More than 2.6 million trees planted in rural India during the pandemic

For many, the year 2020 was the year of reckoning when a global pandemic forced us to pause and reassess our relationship with nature. But for rural communities, it was a time of acute economic distress, unemployment and untold hardship too.

During this unprecedented time, one social enterprise was not just greening denuded tracts of community land and replenishing water bodies but also supporting rural communities to earn their livelihood with dignity. Over 2.6 million trees were planted with the help of locals and migrants that were hit hard by reverse migration. This way, they not only got immediate employment opportunities but could also extract benefits from the fruit, fodder and other forest produce by selling the excess amount in times to come.

Plantation drives also improved the environment in tangible ways. Water tables were expected to rise due to the growing vegetation, conflicts between humans and animals were reduced, and villagers could grow inexpensive fodder for their cattle instead of having to buy it. In different states of India, local species of trees were planted in collaboration with corporate partners for the benefit of local topography and communities. Thousands of individuals across the globe also participated in the plantation by virtually adopting these trees and using the unique eTreeCertificates for sustainable gifting. Near Sariska Tiger Reserve, Dalma Wildlife Sanctuary and various other national sanctuaries and reserve forests, growing more trees have helped the animal habitats to thrive.

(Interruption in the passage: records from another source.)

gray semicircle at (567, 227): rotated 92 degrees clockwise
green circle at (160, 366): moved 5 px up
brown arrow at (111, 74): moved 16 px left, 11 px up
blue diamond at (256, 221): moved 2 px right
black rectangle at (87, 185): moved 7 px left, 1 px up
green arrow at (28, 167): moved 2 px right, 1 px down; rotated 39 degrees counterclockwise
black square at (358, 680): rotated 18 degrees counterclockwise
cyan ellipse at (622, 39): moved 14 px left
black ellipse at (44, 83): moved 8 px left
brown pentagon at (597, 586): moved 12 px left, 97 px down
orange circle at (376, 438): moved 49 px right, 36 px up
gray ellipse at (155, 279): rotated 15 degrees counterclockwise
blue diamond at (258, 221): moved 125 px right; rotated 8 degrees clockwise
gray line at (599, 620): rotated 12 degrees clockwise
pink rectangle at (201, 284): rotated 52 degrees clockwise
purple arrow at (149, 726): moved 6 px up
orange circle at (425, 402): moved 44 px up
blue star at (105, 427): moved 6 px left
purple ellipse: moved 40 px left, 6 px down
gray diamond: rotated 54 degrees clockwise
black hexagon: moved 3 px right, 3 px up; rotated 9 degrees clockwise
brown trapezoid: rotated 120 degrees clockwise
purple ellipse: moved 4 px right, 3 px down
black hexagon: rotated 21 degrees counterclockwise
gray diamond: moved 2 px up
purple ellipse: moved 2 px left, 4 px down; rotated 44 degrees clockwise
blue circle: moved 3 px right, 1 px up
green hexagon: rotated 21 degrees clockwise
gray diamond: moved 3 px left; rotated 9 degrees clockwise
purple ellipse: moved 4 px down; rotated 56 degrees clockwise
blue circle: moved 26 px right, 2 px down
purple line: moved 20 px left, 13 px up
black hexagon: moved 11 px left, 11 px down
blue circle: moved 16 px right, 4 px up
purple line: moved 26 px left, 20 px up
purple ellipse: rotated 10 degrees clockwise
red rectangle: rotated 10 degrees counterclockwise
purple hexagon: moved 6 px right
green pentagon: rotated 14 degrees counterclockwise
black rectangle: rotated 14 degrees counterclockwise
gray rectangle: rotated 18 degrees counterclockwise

Gram Pradhan Devendra Singh shares how plantation drives helped the rural communities, "Not only have the trees helped to stop the elephants from raiding our crops,  the improved ecosystem gives economic sustenance to villagers."

Supervisor Surinder Mahto adds, "After the hardship inflicted by COVID-19, the poverty-stricken villagers are finally getting economic sustenance. In my village, here in Jharkhand, over 150 men and women are working in the plantation drive and getting extensive support to earn their living. At a time like this, this work has been of great help to us. Also, the plants will not just help us by providing us with fodder, crops and other produce in the future but also improve the environment."

Bikrant Tiwary, the CEO of, the organisation behind this movement, says, “We are happy that despite difficulties in 2020, we extended our umbrella of projects to 23 states of India, helped rural communities in their time of need, and generated about 200,000+ workdays for them."